Function Repository Resource:

DistinctCompactBinaryHuffmanCode

Source Notebook

Generate a tree or an association with properties for non-equivalent compact binary Huffman codes

Contributed by: Shenghui Yang

ResourceFunction["DistinctCompactBinaryHuffmanCode"][n]

returns an association with properties about n-bit non-equivalent compact binary Huffman codes.

ResourceFunction["DistinctCompactBinaryHuffmanCode"][n,"CountOnly"]
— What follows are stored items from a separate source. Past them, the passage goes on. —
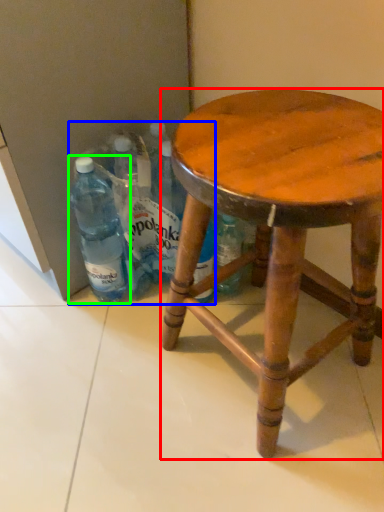 Question: Estimate the real-world distances between objects in this image. Which object is farther from stool (highlighted by a red box), beverage (highlighted by a blue box) or bottle (highlighted by a green box)?

Choices:
 (A) beverage
 (B) bottle

Answer: (B) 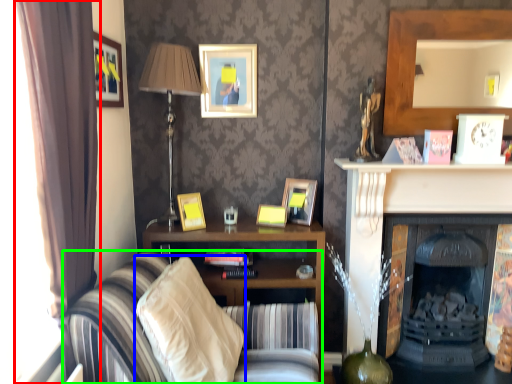 Question: Estimate the real-world distances between objects in this image. Which object is farther from curtain (highlighted by a red box), pillow (highlighted by a blue box) or studio couch (highlighted by a green box)?

Choices:
 (A) pillow
 (B) studio couch

Answer: (A) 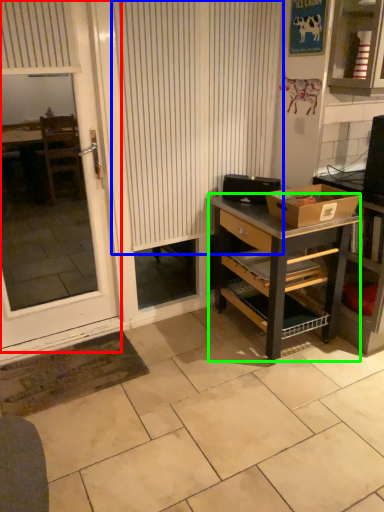 Question: Estimate the real-world distances between objects in this image. Which object is farther from screen door (highlighted by a red box), curtain (highlighted by a blue box) or desk (highlighted by a green box)?

Choices:
 (A) curtain
 (B) desk

Answer: (B) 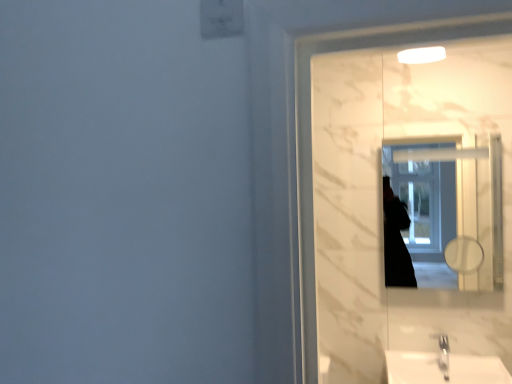 Question: Can you confirm if white glossy sink at lower right is positioned to the right of white glossy mirror at upper right?

Choices:
 (A) no
 (B) yes

Answer: (B)

Question: Is white glossy sink at lower right positioned with its back to white glossy mirror at upper right?

Choices:
 (A) no
 (B) yes

Answer: (A)

Question: Does white glossy sink at lower right have a lesser height compared to white glossy mirror at upper right?

Choices:
 (A) no
 (B) yes

Answer: (B)

Question: From the image's perspective, is white glossy sink at lower right over white glossy mirror at upper right?

Choices:
 (A) no
 (B) yes

Answer: (A)

Question: Is white glossy sink at lower right further to camera compared to white glossy mirror at upper right?

Choices:
 (A) yes
 (B) no

Answer: (B)

Question: Considering the relative sizes of white glossy sink at lower right and white glossy mirror at upper right in the image provided, is white glossy sink at lower right bigger than white glossy mirror at upper right?

Choices:
 (A) no
 (B) yes

Answer: (B)

Question: From the image's perspective, is white glossy mirror at upper right over white glossy sink at lower right?

Choices:
 (A) no
 (B) yes

Answer: (B)

Question: Can you confirm if white glossy mirror at upper right is bigger than white glossy sink at lower right?

Choices:
 (A) no
 (B) yes

Answer: (A)

Question: Is white glossy mirror at upper right far away from white glossy sink at lower right?

Choices:
 (A) yes
 (B) no

Answer: (A)

Question: Can you confirm if white glossy mirror at upper right is taller than white glossy sink at lower right?

Choices:
 (A) yes
 (B) no

Answer: (A)

Question: Does white glossy mirror at upper right have a lesser height compared to white glossy sink at lower right?

Choices:
 (A) yes
 (B) no

Answer: (B)

Question: Could you tell me if white glossy mirror at upper right is turned towards white glossy sink at lower right?

Choices:
 (A) no
 (B) yes

Answer: (A)

Question: Considering the positions of white glossy mirror at upper right and white glossy sink at lower right in the image, is white glossy mirror at upper right taller or shorter than white glossy sink at lower right?

Choices:
 (A) short
 (B) tall

Answer: (B) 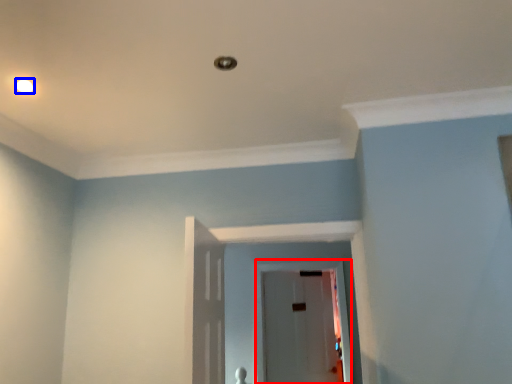 Question: Which object appears farthest to the camera in this image, glass door (highlighted by a red box) or lighting (highlighted by a blue box)?

Choices:
 (A) glass door
 (B) lighting

Answer: (A) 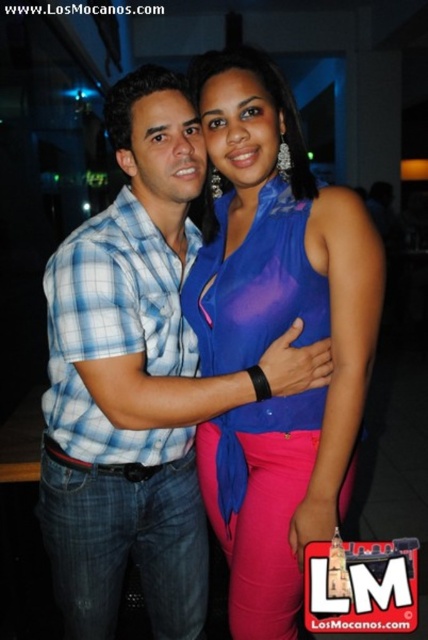 Between blue plaid shirt at center and satin blue blouse at center, which one appears on the right side from the viewer's perspective?

Positioned to the right is satin blue blouse at center.

Which of these two, blue plaid shirt at center or satin blue blouse at center, stands taller?

Standing taller between the two is blue plaid shirt at center.

Which is in front, point (198, 637) or point (303, 161)?

Point (303, 161) is more forward.

Identify the location of blue plaid shirt at center. The image size is (428, 640). (137, 380). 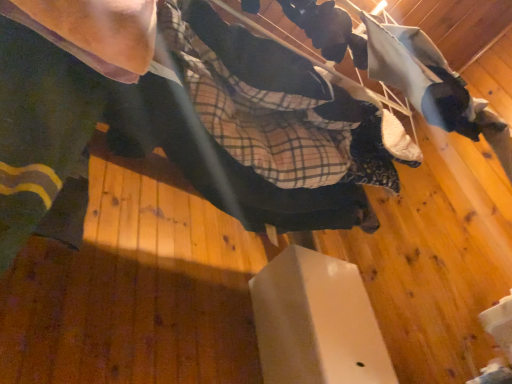 Where is `white matte box at center`? The image size is (512, 384). white matte box at center is located at coordinates (316, 322).

I want to click on fluffy white blanket at upper right, so click(x=327, y=29).

Find the location of a particular element. The width and height of the screenshot is (512, 384). white matte box at center is located at coordinates (316, 322).

Can we say matte black arm at upper left lies outside fluffy white blanket at upper right?

matte black arm at upper left is positioned outside fluffy white blanket at upper right.

How distant is matte black arm at upper left from fluffy white blanket at upper right?

They are 20.98 inches apart.

The height and width of the screenshot is (384, 512). What are the coordinates of `arm in front of the fluffy white blanket at upper right` in the screenshot? It's located at (96, 31).

From a real-world perspective, relative to fluffy white blanket at upper right, is matte black arm at upper left vertically above or below?

From a real-world perspective, matte black arm at upper left is physically below fluffy white blanket at upper right.

How much distance is there between white matte box at center and matte black arm at upper left?

The distance of white matte box at center from matte black arm at upper left is 1.00 meters.

Between white matte box at center and matte black arm at upper left, which one appears on the left side from the viewer's perspective?

matte black arm at upper left is more to the left.

Which object is closer to the camera taking this photo, white matte box at center or matte black arm at upper left?

matte black arm at upper left is more forward.

Which of these two, white matte box at center or matte black arm at upper left, is bigger?

Bigger between the two is white matte box at center.

Is fluffy white blanket at upper right bigger or smaller than matte black arm at upper left?

Considering their sizes, fluffy white blanket at upper right takes up more space than matte black arm at upper left.

From the picture: Which object is wider, fluffy white blanket at upper right or matte black arm at upper left?

fluffy white blanket at upper right is wider.

Which is in front, point (301, 17) or point (122, 42)?

The point (122, 42) is in front.

Considering the positions of objects fluffy white blanket at upper right and matte black arm at upper left in the image provided, who is behind, fluffy white blanket at upper right or matte black arm at upper left?

fluffy white blanket at upper right.

From the image's perspective, who appears lower, fluffy white blanket at upper right or white matte box at center?

white matte box at center is shown below in the image.

Considering the sizes of fluffy white blanket at upper right and white matte box at center in the image, is fluffy white blanket at upper right taller or shorter than white matte box at center?

Considering their sizes, fluffy white blanket at upper right has less height than white matte box at center.

Is point (332, 6) positioned before point (281, 312)?

That is True.

From the picture: How much distance is there between fluffy white blanket at upper right and white matte box at center?

fluffy white blanket at upper right and white matte box at center are 30.03 inches apart from each other.

Does matte black arm at upper left turn towards white matte box at center?

No, matte black arm at upper left is not facing towards white matte box at center.

Which object is wider, matte black arm at upper left or white matte box at center?

white matte box at center is wider.

Is point (48, 11) positioned in front of point (344, 325)?

Yes, point (48, 11) is in front of point (344, 325).

Can you tell me how much matte black arm at upper left and white matte box at center differ in facing direction?

The angular difference between matte black arm at upper left and white matte box at center is 0.00137 degrees.

Considering the relative positions of white matte box at center and fluffy white blanket at upper right in the image provided, is white matte box at center to the left of fluffy white blanket at upper right from the viewer's perspective?

Yes.

Is white matte box at center wider or thinner than fluffy white blanket at upper right?

In the image, white matte box at center appears to be wider than fluffy white blanket at upper right.

Which is behind, white matte box at center or fluffy white blanket at upper right?

Positioned behind is white matte box at center.

Is white matte box at center oriented towards fluffy white blanket at upper right?

Yes, white matte box at center is oriented towards fluffy white blanket at upper right.

From a real-world perspective, is matte black arm at upper left positioned over matte black skateboard at center based on gravity?

Yes.

From the image's perspective, is matte black arm at upper left below matte black skateboard at center?

No, from the image's perspective, matte black arm at upper left is not below matte black skateboard at center.

Considering the relative sizes of matte black arm at upper left and matte black skateboard at center in the image provided, is matte black arm at upper left taller than matte black skateboard at center?

Correct, matte black arm at upper left is much taller as matte black skateboard at center.

Is matte black arm at upper left further to the viewer compared to matte black skateboard at center?

No, it is not.

Identify the location of arm lying on the left of fluffy white blanket at upper right. This screenshot has width=512, height=384. (96, 31).

The image size is (512, 384). Find the location of `arm in front of the white matte box at center`. arm in front of the white matte box at center is located at coordinates (96, 31).

From the image, which object appears to be farther from matte black arm at upper left, matte black skateboard at center or white matte box at center?

Based on the image, white matte box at center appears to be further to matte black arm at upper left.

From the picture: When comparing their distances from matte black skateboard at center, does matte black arm at upper left or fluffy white blanket at upper right seem further?

fluffy white blanket at upper right is further to matte black skateboard at center.

Which object lies nearer to the anchor point fluffy white blanket at upper right, matte black skateboard at center or white matte box at center?

Based on the image, matte black skateboard at center appears to be nearer to fluffy white blanket at upper right.

Which object lies nearer to the anchor point white matte box at center, matte black arm at upper left or matte black skateboard at center?

The object closer to white matte box at center is matte black skateboard at center.

In the scene shown: When comparing their distances from matte black skateboard at center, does white matte box at center or matte black arm at upper left seem further?

white matte box at center.

Which object lies nearer to the anchor point fluffy white blanket at upper right, matte black arm at upper left or white matte box at center?

Among the two, matte black arm at upper left is located nearer to fluffy white blanket at upper right.

Estimate the real-world distances between objects in this image. Which object is closer to white matte box at center, matte black skateboard at center or fluffy white blanket at upper right?

matte black skateboard at center is closer to white matte box at center.

Based on their spatial positions, is matte black arm at upper left or fluffy white blanket at upper right closer to white matte box at center?

fluffy white blanket at upper right.

At what (x,y) coordinates should I click in order to perform the action: click on skateboarder between fluffy white blanket at upper right and white matte box at center in the vertical direction. Please return your answer as a coordinate pair (x, y). Looking at the image, I should click on (184, 115).

Find the location of `squat between matte black arm at upper left and white matte box at center from top to bottom`. squat between matte black arm at upper left and white matte box at center from top to bottom is located at coordinates (327, 29).

Where is `skateboarder between matte black arm at upper left and fluffy white blanket at upper right in the horizontal direction`? skateboarder between matte black arm at upper left and fluffy white blanket at upper right in the horizontal direction is located at coordinates click(x=184, y=115).

This screenshot has width=512, height=384. I want to click on skateboarder between matte black arm at upper left and white matte box at center in the up-down direction, so click(x=184, y=115). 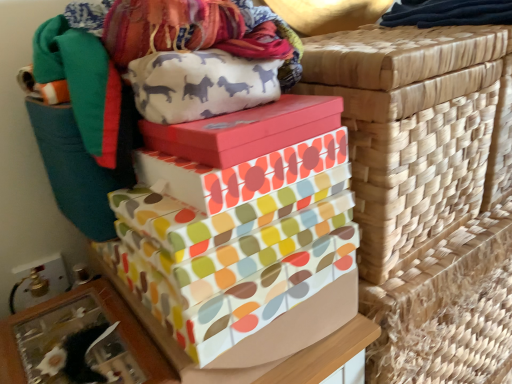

returns the number of non-equivalent compact binary Huffman trees with n+2 leaves.

ResourceFunction["DistinctCompactBinaryHuffmanCode"][b,"TreeForm"]

generates the compact Huffman tree given the proper binary code b.

ResourceFunction["DistinctCompactBinaryHuffmanCode"][b, "TreeFormWithSteps"]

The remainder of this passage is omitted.